Lines to be reproduced exactly: the one that holds "029695.AH.01.04. Tahun 2021" and all those after it through the end of the data. Include no others.

**RAW DATA:**
##############################

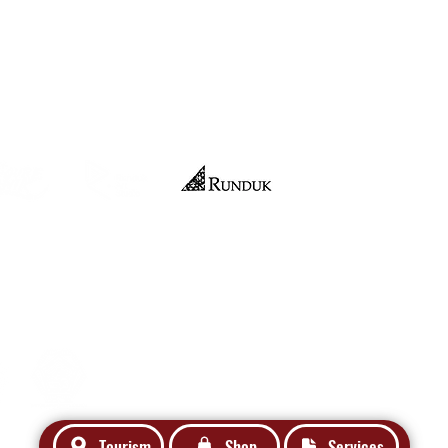
Official Merchandise
nteri Hukum dan HAM RI No:
029695.AH.01.04. Tahun 2021
Tourism
Shop
Services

##############################

**EXERCISE SOLUTION:**
029695.AH.01.04. Tahun 2021
Tourism
Shop
Services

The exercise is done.